BEGIN RECORDS SHOWN

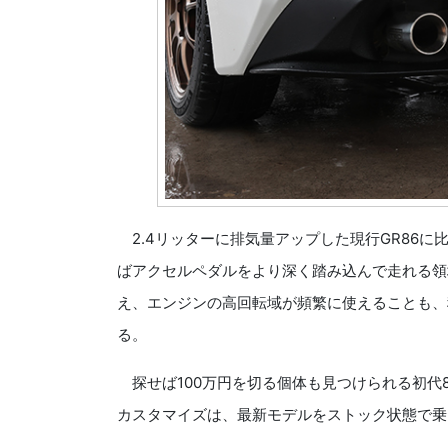
2.4リッターに排気量アップした現行GR86に
ばアクセルペダルをより深く踏み込んで走れる領
え、エンジンの高回転域が頻繁に使えることも、
る。
探せば100万円を切る個体も見つけられる初代
カスタマイズは、最新モデルをストック状態で乗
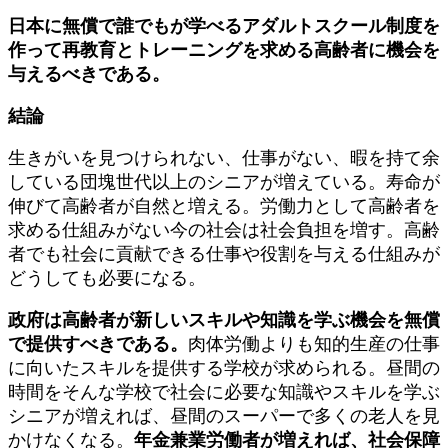
日本に無償で誰でもが学べるアダルトスクール制度を
作って再教育とトレーニングを求める高齢者に機会を
与えるべきである。
結論
生きがいを見つけられない、仕事がない、暇を持て余
している団塊世代以上のシニアが増えている。寿命が
伸びて高齢者が自然と増える。労働力として高齢者を
求める仕組みがない今の社会は社会負担を増す。高齢
者でも社会に貢献できる仕事や役割を与える仕組みが
どうしても必要になる。
政府は高齢者が新しいスキルや知識を学ぶ機会を無償
で提供すべきである。
肉体労働よりも知的生産の仕事
に向いたスキルを提供する学校が求められる。昼間の
時間をそんな学校で社会に必要な知識やスキルを学ぶ
シニアが増えれば、昼間のスーパーで多くの老人を見
かけなくなる。
年金兼業労働者が増えれば、社会保障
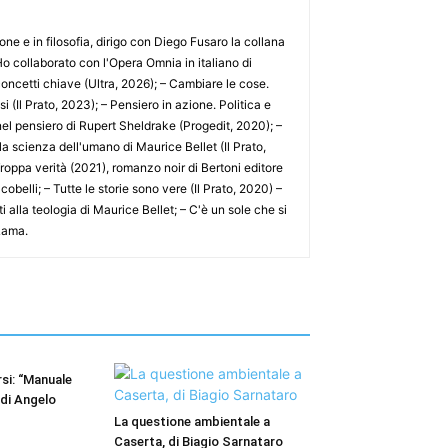
e e in filosofia, dirigo con Diego Fusaro la collana
. Ho collaborato con l'Opera Omnia in italiano di
ncetti chiave (Ultra, 2026); – Cambiare le cose.
 (Il Prato, 2023); – Pensiero in azione. Politica e
 nel pensiero di Rupert Sheldrake (Progedit, 2020); –
la scienza dell'umano di Maurice Bellet (Il Prato,
Troppa verità (2021), romanzo noir di Bertoni editore
obelli; – Tutte le storie sono vere (Il Prato, 2020) –
ti alla teologia di Maurice Bellet; – C'è un sole che si
 Lama.
rsi: “Manuale
 di Angelo
La questione ambientale a
Caserta, di Biagio Sarnataro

END RECORDS SHOWN

DIRECTIONS FOR THIS TASK - Please output the data above exactly as given, omitting every picture.

RESPONSE TO THIS TASK -
2.4リッターに排気量アップした現行GR86に
ばアクセルペダルをより深く踏み込んで走れる領
え、エンジンの高回転域が頻繁に使えることも、
る。
探せば100万円を切る個体も見つけられる初代
カスタマイズは、最新モデルをストック状態で乗
日本に無償で誰でもが学べるアダルトスクール制度を
作って再教育とトレーニングを求める高齢者に機会を
与えるべきである。
結論
生きがいを見つけられない、仕事がない、暇を持て余
している団塊世代以上のシニアが増えている。寿命が
伸びて高齢者が自然と増える。労働力として高齢者を
求める仕組みがない今の社会は社会負担を増す。高齢
者でも社会に貢献できる仕事や役割を与える仕組みが
どうしても必要になる。
政府は高齢者が新しいスキルや知識を学ぶ機会を無償
で提供すべきである。
肉体労働よりも知的生産の仕事
に向いたスキルを提供する学校が求められる。昼間の
時間をそんな学校で社会に必要な知識やスキルを学ぶ
シニアが増えれば、昼間のスーパーで多くの老人を見
かけなくなる。
年金兼業労働者が増えれば、社会保障
e e in filosofia, dirigo con Diego Fusaro la collana
. Ho collaborato con l'Opera Omnia in italiano di
ncetti chiave (Ultra, 2026); – Cambiare le cose.
 (Il Prato, 2023); – Pensiero in azione. Politica e
 nel pensiero di Rupert Sheldrake (Progedit, 2020); –
la scienza dell'umano di Maurice Bellet (Il Prato,
Troppa verità (2021), romanzo noir di Bertoni editore
obelli; – Tutte le storie sono vere (Il Prato, 2020) –
ti alla teologia di Maurice Bellet; – C'è un sole che si
 Lama.
rsi: “Manuale
 di Angelo
La questione ambientale a
Caserta, di Biagio Sarnataro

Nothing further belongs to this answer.